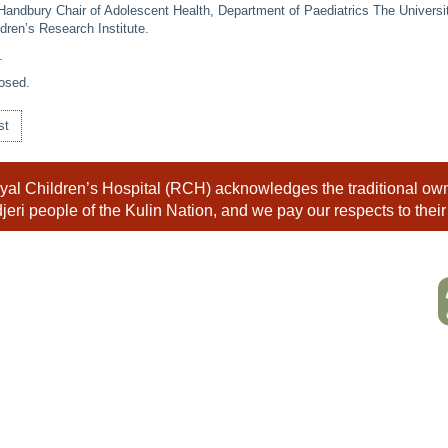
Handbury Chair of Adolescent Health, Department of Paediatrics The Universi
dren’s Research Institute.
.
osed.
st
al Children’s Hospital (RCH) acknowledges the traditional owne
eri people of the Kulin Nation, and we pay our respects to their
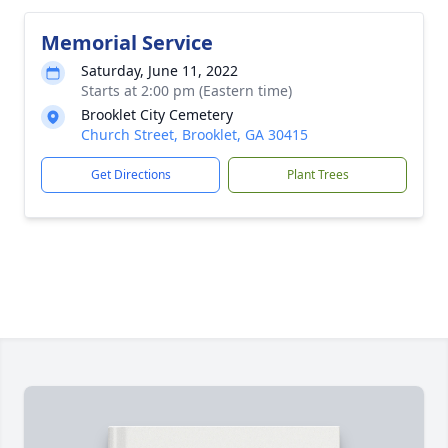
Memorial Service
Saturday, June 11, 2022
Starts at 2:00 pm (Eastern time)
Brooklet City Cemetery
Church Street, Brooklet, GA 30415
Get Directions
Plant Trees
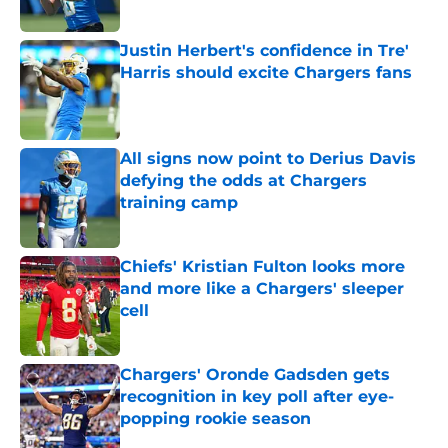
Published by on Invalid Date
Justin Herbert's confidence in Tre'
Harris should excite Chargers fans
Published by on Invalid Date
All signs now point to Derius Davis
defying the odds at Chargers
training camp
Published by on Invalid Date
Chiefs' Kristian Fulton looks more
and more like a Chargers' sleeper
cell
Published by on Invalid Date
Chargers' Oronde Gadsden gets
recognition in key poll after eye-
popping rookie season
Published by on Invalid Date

^^^^^^^^^^^^^^^^

Work request.
Only the pictures in the listing above get left out; print everything else exactly.

Solved exercise.
Handbury Chair of Adolescent Health, Department of Paediatrics The Universi
dren’s Research Institute.
.
osed.
st
al Children’s Hospital (RCH) acknowledges the traditional owne
eri people of the Kulin Nation, and we pay our respects to their
Memorial Service
Saturday, June 11, 2022
Starts at 2:00 pm (Eastern time)
Brooklet City Cemetery
Church Street, Brooklet, GA 30415
Get Directions
Plant Trees
Published by on Invalid Date
Justin Herbert's confidence in Tre'
Harris should excite Chargers fans
Published by on Invalid Date
All signs now point to Derius Davis
defying the odds at Chargers
training camp
Published by on Invalid Date
Chiefs' Kristian Fulton looks more
and more like a Chargers' sleeper
cell
Published by on Invalid Date
Chargers' Oronde Gadsden gets
recognition in key poll after eye-
popping rookie season
Published by on Invalid Date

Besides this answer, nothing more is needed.